The first question to ask is: what do we mean by “quality of a product”? Quality can be different things for different people, which is why we should focus on the end-user. A person might consider products with no bugs superior in quality because they are easier to use and produce more reliable results.
The end-user of a software product will not notice bugs.
A bug is a defect in the software and is something that can be fixed by someone who has written it. Bugs are not bad, but when a bug is found, it means the product has less quality than it needs to have for its intended audience.
Functionality vs. Usability
Quality has two aspects: functionality and usability. Both aspects must be considered when evaluating a product — although usability can be much more important than functionality. If you’re making something to fix a problem, then that part of the software should have little or no bugs at all.
A product can have a large number of bugs (unusable) in its usability department and still be high quality because it has low functionality. Not all products are like this, but they often do. You see this most especially in the commercial world where many products are made by one person who desires to wrap up their work quickly to make a profit. It is much more common for software written by one person than other types of software because with one person there is only so much that can be accomplished.

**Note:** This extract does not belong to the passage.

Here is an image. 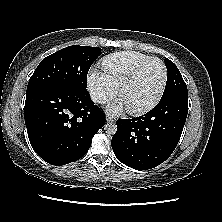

Often those who love using a particular piece of software will take any flaws in it into consideration when judging the quality of the software. They willingly accept anything that makes the software easier and more reliable as an important quality aspect.
The other aspect of quality is functionality. Oftentimes, a number of bugs in the functionality department can be overlooked as long as the software is usable and reliable. The argument here is that a number of bugs in the usability department will reduce its functionality — which will inevitably lead to fewer sales of the product. When there are only a few bugs in the functionality department, it is still usable by users and its overall quality will remain high even if there are many usability bugs.
In this case, it makes sense to have minimal amounts of usability issues as long as they do not negatively impact the product’s overall usage or reliability. However, this does not apply to every case. If a particular piece of software has a high number of usability bugs, this could impact its functionality — and in turn, negatively impact its sales.
In short, know when one bug is more costly than another; which is why programmers should always consider how many bugs they will have to fix per hour or per minute.
Considering all the above factors -The answer is Yes and No – the value of quality is NOT primarily determined by number of bugs found all factors considered. Knowing how many bugs will be in your product before it is shipped out to the customer can also help you to know when to release a particular piece of software.
This way you can time your releases for when the least number of bugs will be present — thereby maximizing the amount of quality in your program.
Having a large number of usability bugs in a program is always going to reduce its overall quality, but having too small a number will not maximize the usage that can be achieved from the software.